— Instructions for the task —
Pictures are not repeated. Every line from the beginning of the entries through the one with "oude buffetkast gekocht" is restated exactly.

[[ The input, beginning ]]

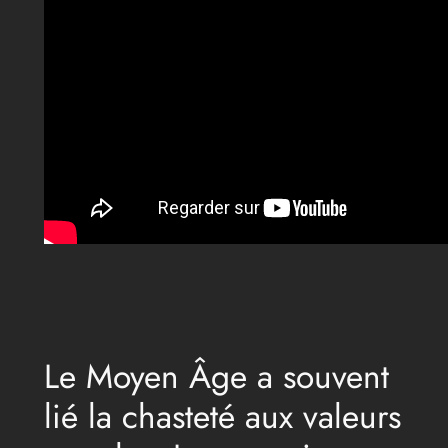
Le Moyen Âge a souvent
lié la chasteté aux valeurs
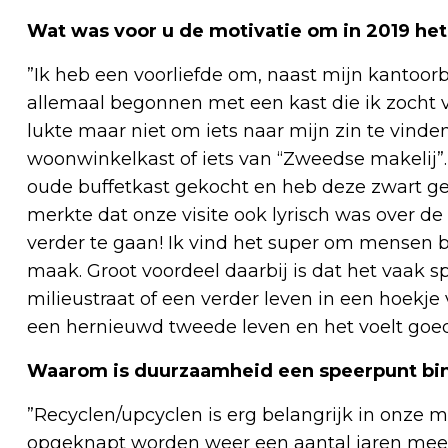
Wat was voor u de motivatie om in 2019 het 
”Ik heb een voorliefde om, naast mijn kantoorb
allemaal begonnen met een kast die ik zocht 
lukte maar niet om iets naar mijn zin te vinden
woonwinkelkast of iets van “Zweedse makelij”.
oude buffetkast gekocht en heb deze zwart geve
merkte dat onze visite ook lyrisch was over d
verder te gaan! Ik vind het super om mensen b
maak. Groot voordeel daarbij is dat het vaak sp
milieustraat of een verder leven in een hoekj
een hernieuwd tweede leven en het voelt goed
Waarom is duurzaamheid een speerpunt bin
”Recyclen/upcyclen is erg belangrijk in onze 
opgeknapt worden weer een aantal jaren mee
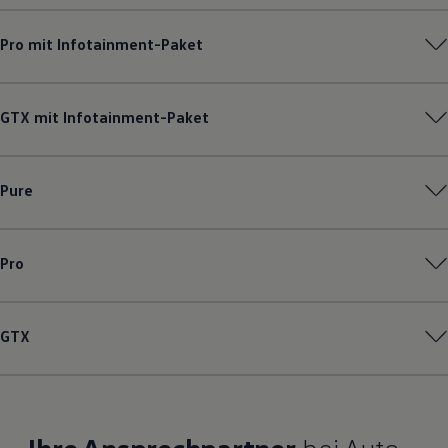
Pro mit Infotainment-Paket
GTX mit Infotainment-Paket
Pure
Pro
GTX
Ihre Ansprechpartner
bei Auto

[[ The input, end ]]

— Exercise answer —
Le Moyen Âge a souvent
lié la chasteté aux valeurs
Wat was voor u de motivatie om in 2019 het 
”Ik heb een voorliefde om, naast mijn kantoorb
allemaal begonnen met een kast die ik zocht 
lukte maar niet om iets naar mijn zin te vinden
woonwinkelkast of iets van “Zweedse makelij”.
oude buffetkast gekocht en heb deze zwart geve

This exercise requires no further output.